By Matt Skoufalos | September 26, 2019
Step into El Nopalito, and one of the first things you feel in the room is a sense of the family behind it.
It’s everywhere, from the tiny clay vessels in the windows to the portraits on the walls: airbrushed canvas recreations of photographs from years ago and miles away.
There’s the portrait of a man on horseback, splendid in his riding gear and grinning for the camera.
There’s a serious-faced woman tending a deep cauldron of food; in another scene, she crouches with a trio of children in front of a small stone building.
“They’re really old pictures,” Rosalba Palillero says, pointing out the subject of each by name.
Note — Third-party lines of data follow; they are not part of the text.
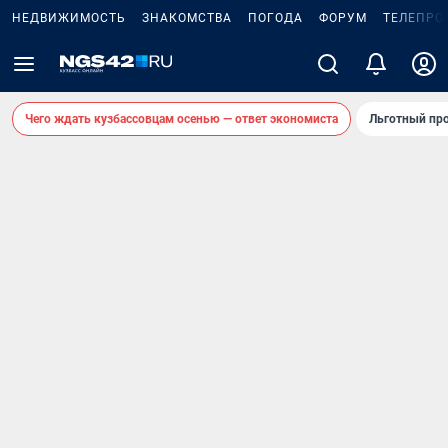
НЕДВИЖИМОСТЬ
ЗНАКОМСТВА
ПОГОДА
ФОРУМ
ТЕЛЕПРО
Чего ждать кузбассовцам осенью — ответ экономиста
Льготный про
That’s Grandma Rogelia, stirring the mole sauce for which her hometown of Puebla, Mexico is famous. There’s Rogelia again, her arms around Rosalba’s mom, Estella, and flanked by Uncle Dario and Aunt Elodia. There’s Rosalba and her sister, Maria, standing outside school with their backpacks on their shoulders.
Family, across distance, across generations, across the wall from one another in a bright, cozy dining room on King’s Highway in Haddonfield.
More family in the kitchen, too, where Estella executes the menu she spent the better part of a year planning after a lifetime of working in Mexico City kitchens.
“Every dish is made from her,” Rosalba said; “it’s all homemade, it’s her ideas.”
The menu spent a lot of time in development, too.
There was some guidance from her aunt, who runs Cielito Lindo in Medford, but Rosalba most remembers extensive, family-wide tastings, with frequent revisions after their feedback.
That input helped dial in the dishes: if it was good enough for everyone in the house, it would be good enough to put on the table in the restaurant.
“We come from a big family, and family for us is everything,” she said.
The family has always wanted to open a restaurant, but it wasn’t until their daughters were old enough to help them overcome the language barrier that they were able to get the doors open.
Rosalba’s own experience dates to her teenage years in diners and pizzerias. At El Nopalito, she and Maria manage the front-of-house business, while their parents handle the kitchen. It’s family fare as well as a family affair, with the restaurant serving breakfast, lunch, and dinner seven days a week.
The morning menu includes staples like pancakes, French toast, and omelets alongside the antojitos (“little cravings”) like egg burritos, nachos, and molletes, open-faced sandwiches with refried beans, Chihuahua cheese, eggs, and pico de gallo.
For lunch and dinner, there’s plenty of traditional plates, including guacamole, queso fundido, empanadas, and ceviche.
Diners likely will be familiar with fare like burritos, taquitos, enchiladas, and tostadas, but the Palillero family draws on Rogelia’s mole recipes in richer dishes that feature the earthy, brown sauce as a dressing for chicken and beef.
“El Nopalito” translates to “the little cactus,” and the fleshy grilled vegetable pods accompany a ribeye steak in the carne asada dish.
They also help fill out the huarache pulled pork sandwich (alongside refried beans, cheese, and fresh cream).